The entries below should be quoted exactly, with no pictures carried over.

═══

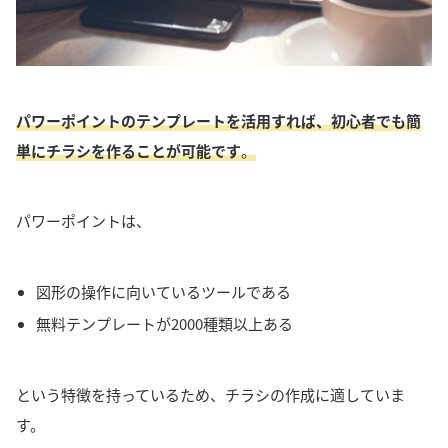
パワーポイントのテンプレートを活用すれば、初心者でも簡
単にチラシを作ることが可能です
。
パワーポイントは、
図形の操作に向いているツールである
無料テンプレートが2000種類以上ある
という特徴を持っているため、チラシの作成に適していま
す。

═══

* _YOUR RESPONSE_:
パワーポイントのテンプレートを活用すれば、初心者でも簡
単にチラシを作ることが可能です
。
パワーポイントは、
図形の操作に向いているツールである
無料テンプレートが2000種類以上ある
という特徴を持っているため、チラシの作成に適していま
す。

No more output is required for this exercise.